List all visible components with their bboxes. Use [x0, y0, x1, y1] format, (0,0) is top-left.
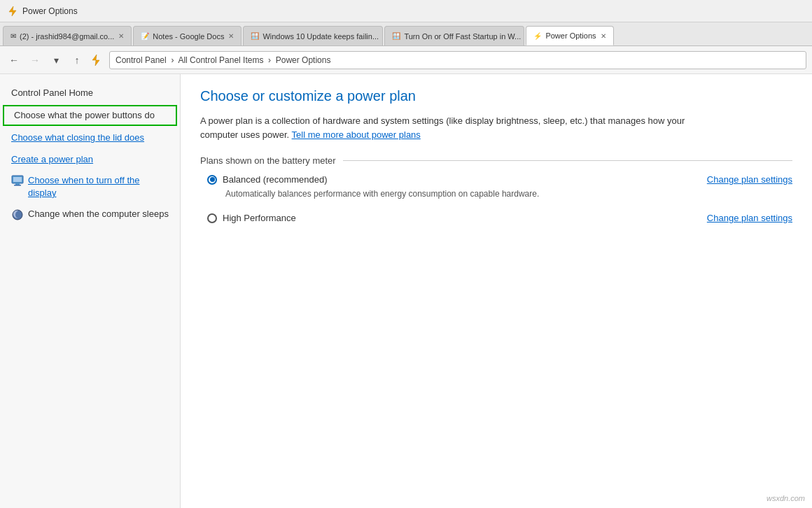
tab-favicon-gmail: ✉	[10, 32, 16, 40]
tab-label-docs: Notes - Google Docs	[153, 32, 224, 41]
dropdown-button[interactable]: ▾	[48, 52, 64, 69]
svg-rect-4	[15, 183, 20, 185]
title-bar: Power Options	[0, 0, 812, 22]
page-title: Choose or customize a power plan	[200, 88, 792, 104]
content-description: A power plan is a collection of hardware…	[200, 114, 704, 141]
change-plan-settings-high-performance[interactable]: Change plan settings	[707, 213, 792, 223]
tab-label-gmail: (2) - jrashid984@gmail.co...	[20, 32, 114, 41]
tab-close-docs[interactable]: ✕	[228, 32, 234, 40]
sidebar-label-turn-off-display: Choose when to turn off the display	[28, 174, 169, 199]
monitor-icon	[11, 175, 24, 190]
svg-marker-1	[92, 55, 99, 66]
sidebar-item-choose-power-buttons[interactable]: Choose what the power buttons do	[3, 105, 177, 126]
svg-rect-5	[14, 185, 21, 186]
tab-favicon-win-update: 🪟	[251, 32, 259, 40]
sidebar-item-choose-closing-lid[interactable]: Choose what closing the lid does	[0, 127, 180, 148]
watermark: wsxdn.com	[766, 494, 805, 502]
tab-favicon-fast-startup: 🪟	[392, 32, 400, 40]
plan-row-balanced: Balanced (recommended) Change plan setti…	[207, 174, 792, 185]
back-button[interactable]: ←	[6, 52, 22, 69]
favicon-area	[90, 54, 102, 66]
browser-tabs-bar: ✉ (2) - jrashid984@gmail.co... ✕ 📝 Notes…	[0, 22, 812, 46]
tab-close-gmail[interactable]: ✕	[118, 32, 124, 40]
sidebar-item-turn-off-display[interactable]: Choose when to turn off the display	[0, 170, 180, 204]
plan-item-high-performance: High Performance Change plan settings	[200, 213, 792, 223]
tab-win-update[interactable]: 🪟 Windows 10 Update keeps failin... ✕	[243, 26, 383, 45]
sidebar-label-computer-sleeps: Change when the computer sleeps	[28, 208, 169, 220]
sidebar-label-choose-power-buttons: Choose what the power buttons do	[14, 110, 155, 120]
plan-desc-balanced: Automatically balances performance with …	[207, 189, 792, 199]
svg-rect-3	[13, 177, 22, 182]
learn-more-link[interactable]: Tell me more about power plans	[292, 129, 421, 140]
plan-label-high-performance: High Performance	[207, 213, 296, 223]
radio-balanced[interactable]	[207, 175, 217, 185]
tab-label-fast-startup: Turn On or Off Fast Startup in W...	[404, 32, 521, 41]
tab-favicon-docs: 📝	[141, 32, 149, 40]
plan-item-balanced: Balanced (recommended) Change plan setti…	[200, 174, 792, 199]
tab-close-power-options[interactable]: ✕	[601, 32, 606, 40]
window-body: Control Panel Home Choose what the power…	[0, 74, 812, 508]
content-area: Choose or customize a power plan A power…	[181, 74, 812, 508]
up-button[interactable]: ↑	[69, 52, 85, 69]
plan-row-high-performance: High Performance Change plan settings	[207, 213, 792, 223]
section-header: Plans shown on the battery meter	[200, 155, 792, 166]
tab-fast-startup[interactable]: 🪟 Turn On or Off Fast Startup in W... ✕	[384, 26, 524, 45]
tab-label-power-options: Power Options	[545, 31, 596, 40]
sidebar-label-control-panel-home: Control Panel Home	[11, 87, 93, 98]
tab-label-win-update: Windows 10 Update keeps failin...	[262, 32, 379, 41]
address-input[interactable]	[109, 51, 806, 69]
radio-high-performance[interactable]	[207, 213, 217, 223]
change-plan-settings-balanced[interactable]: Change plan settings	[707, 174, 792, 185]
plan-label-balanced: Balanced (recommended)	[207, 174, 328, 185]
sidebar: Control Panel Home Choose what the power…	[0, 74, 181, 508]
sidebar-item-control-panel-home[interactable]: Control Panel Home	[0, 83, 180, 104]
tab-gmail[interactable]: ✉ (2) - jrashid984@gmail.co... ✕	[3, 26, 132, 45]
tab-docs[interactable]: 📝 Notes - Google Docs ✕	[133, 26, 241, 45]
sidebar-label-create-power-plan: Create a power plan	[11, 154, 93, 164]
forward-button[interactable]: →	[27, 52, 43, 69]
sidebar-item-create-power-plan[interactable]: Create a power plan	[0, 149, 180, 170]
tab-power-options[interactable]: ⚡ Power Options ✕	[526, 26, 613, 45]
tab-favicon-power-options: ⚡	[533, 32, 542, 40]
sleep-icon	[11, 209, 24, 225]
svg-marker-0	[9, 6, 16, 16]
app-icon	[7, 6, 18, 17]
window-title: Power Options	[22, 6, 78, 16]
sidebar-label-choose-closing-lid: Choose what closing the lid does	[11, 132, 144, 143]
sidebar-item-computer-sleeps[interactable]: Change when the computer sleeps	[0, 204, 180, 230]
address-bar: ← → ▾ ↑	[0, 46, 812, 74]
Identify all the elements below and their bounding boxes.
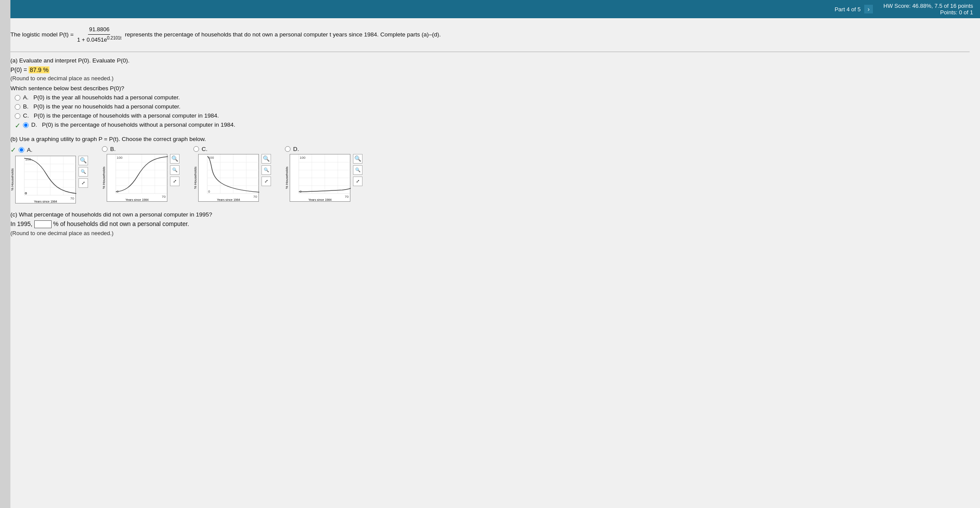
graph-B-label: B. [102, 146, 116, 152]
graph-B-resize[interactable]: ⤢ [170, 177, 180, 186]
graph-C-area: 100 0 70 Years since 1984 [198, 154, 259, 202]
graph-D-wrapper: % Households [285, 154, 363, 202]
graph-C-label: C. [193, 146, 208, 152]
graph-C-resize[interactable]: ⤢ [261, 177, 271, 186]
divider-1 [10, 52, 970, 52]
graph-D-radio[interactable] [285, 146, 291, 152]
graphs-container: ✓ A. % Households [10, 146, 970, 203]
problem-header: The logistic model P(t) = 91.8806 1 + 0.… [10, 25, 970, 45]
score-section: HW Score: 46.88%, 7.5 of 16 points Point… [883, 3, 973, 16]
graph-D-area: 100 0 70 Years since 1984 [290, 154, 350, 202]
graph-C-svg: 100 0 70 [199, 154, 259, 202]
option-A-label: A. P(0) is the year all households had a… [23, 94, 180, 101]
graph-C-id: C. [202, 146, 208, 152]
graph-C-zoom-in[interactable]: 🔍 [261, 154, 271, 164]
main-content: The logistic model P(t) = 91.8806 1 + 0.… [0, 18, 980, 508]
option-B-label: B. P(0) is the year no households had a … [23, 103, 180, 110]
graph-A-label: ✓ A. [10, 146, 33, 154]
part-a-question: Which sentence below best describes P(0)… [10, 85, 970, 92]
graph-A-checkmark: ✓ [10, 146, 16, 154]
graph-C-controls: 🔍 🔍 ⤢ [261, 154, 271, 186]
graph-A-wrapper: % Households [10, 156, 88, 203]
graph-D-zoom-in[interactable]: 🔍 [353, 154, 363, 164]
part-c-answer: In 1995, % of households did not own a p… [10, 220, 970, 228]
hw-score: HW Score: 46.88%, 7.5 of 16 points [883, 3, 973, 9]
graph-B-controls: 🔍 🔍 ⤢ [170, 154, 180, 186]
formula-fraction: 91.8806 1 + 0.0451e0.2101t [76, 25, 122, 45]
graph-B-radio[interactable] [102, 146, 108, 152]
radio-D[interactable] [23, 122, 29, 128]
graph-B-xlabel: Years since 1984 [107, 198, 167, 201]
numerator: 91.8806 [88, 25, 110, 35]
p0-value: 87.9 % [29, 66, 49, 73]
graph-D-xlabel: Years since 1984 [290, 198, 350, 201]
part-c-input[interactable] [34, 220, 52, 228]
radio-A[interactable] [15, 95, 20, 101]
option-A[interactable]: A. P(0) is the year all households had a… [15, 94, 970, 101]
graph-A-id: A. [27, 147, 33, 153]
problem-description: represents the percentage of households … [125, 31, 441, 38]
checkmark-icon: ✓ [15, 121, 20, 130]
graph-D-resize[interactable]: ⤢ [353, 177, 363, 186]
part-label: Part 4 of 5 [835, 6, 861, 13]
graph-B-svg: 100 0 70 [107, 154, 168, 202]
left-sidebar [0, 0, 10, 508]
graph-A-ylabel: % Households [10, 168, 14, 191]
graph-B-id: B. [110, 146, 116, 152]
svg-text:100: 100 [117, 156, 123, 160]
graph-D-controls: 🔍 🔍 ⤢ [353, 154, 363, 186]
option-D[interactable]: ✓ D. P(0) is the percentage of household… [15, 121, 970, 130]
graph-C-ylabel: % Households [193, 167, 197, 189]
graph-C-radio[interactable] [193, 146, 199, 152]
graph-D-id: D. [293, 146, 299, 152]
part-b-label: (b) Use a graphing utility to graph P = … [10, 136, 970, 142]
graph-C-wrapper: % Households [193, 154, 271, 202]
graph-A-radio[interactable] [19, 147, 24, 153]
graph-A-resize[interactable]: ⤢ [78, 178, 88, 188]
radio-B[interactable] [15, 104, 20, 110]
graph-A-xlabel: Years since 1984 [16, 200, 75, 203]
exponent: 0.2101t [107, 36, 121, 40]
graph-option-D: D. % Households [285, 146, 363, 203]
part-a-label: (a) Evaluate and interpret P(0). Evaluat… [10, 57, 970, 64]
part-b-section: (b) Use a graphing utility to graph P = … [10, 136, 970, 203]
svg-text:0: 0 [25, 191, 27, 195]
graph-C-xlabel: Years since 1984 [199, 198, 258, 201]
option-D-label: D. P(0) is the percentage of households … [31, 121, 235, 128]
graph-option-B: B. % Households [102, 146, 180, 203]
graph-B-zoom-in[interactable]: 🔍 [170, 154, 180, 164]
part-navigation: Part 4 of 5 › [835, 5, 873, 13]
graph-B-ylabel: % Households [102, 167, 106, 189]
graph-D-label: D. [285, 146, 299, 152]
formula-prefix: The logistic model P(t) = [10, 31, 74, 38]
graph-option-A: ✓ A. % Households [10, 146, 88, 203]
option-B[interactable]: B. P(0) is the year no households had a … [15, 103, 970, 110]
svg-text:0: 0 [208, 190, 210, 193]
top-bar: Part 4 of 5 › HW Score: 46.88%, 7.5 of 1… [0, 0, 980, 18]
part-c-note: (Round to one decimal place as needed.) [10, 230, 970, 236]
part-a-note: (Round to one decimal place as needed.) [10, 75, 970, 82]
graph-A-controls: 🔍 🔍 ⤢ [78, 156, 88, 188]
part-c-suffix: % of households did not own a personal c… [53, 220, 189, 227]
part-a-section: (a) Evaluate and interpret P(0). Evaluat… [10, 57, 970, 130]
graph-A-svg: 100 0 0 70 [16, 156, 76, 204]
option-C-label: C. P(0) is the percentage of households … [23, 112, 219, 119]
next-part-button[interactable]: › [864, 5, 873, 13]
part-a-answer: P(0) = 87.9 % [10, 66, 970, 73]
radio-C[interactable] [15, 113, 20, 119]
part-c-prefix: In 1995, [10, 220, 33, 227]
part-c-label: (c) What percentage of households did no… [10, 211, 970, 218]
graph-D-zoom-out[interactable]: 🔍 [353, 165, 363, 175]
graph-B-area: 100 0 70 Years since 1984 [107, 154, 167, 202]
denominator: 1 + 0.0451e0.2101t [76, 35, 122, 45]
svg-text:100: 100 [300, 156, 306, 160]
option-C[interactable]: C. P(0) is the percentage of households … [15, 112, 970, 119]
graph-B-zoom-out[interactable]: 🔍 [170, 165, 180, 175]
graph-A-area: 100 0 0 70 Years since 1984 [15, 156, 76, 203]
graph-option-C: C. % Households [193, 146, 271, 203]
answer-options: A. P(0) is the year all households had a… [15, 94, 970, 130]
graph-A-zoom-in[interactable]: 🔍 [78, 156, 88, 165]
graph-B-wrapper: % Households [102, 154, 180, 202]
graph-C-zoom-out[interactable]: 🔍 [261, 165, 271, 175]
graph-A-zoom-out[interactable]: 🔍 [78, 167, 88, 177]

——

ACTIVITY:
How many lines of these entries contain the string "address"? Reply with the number alone.

RESULT FOR THIS TASK:
2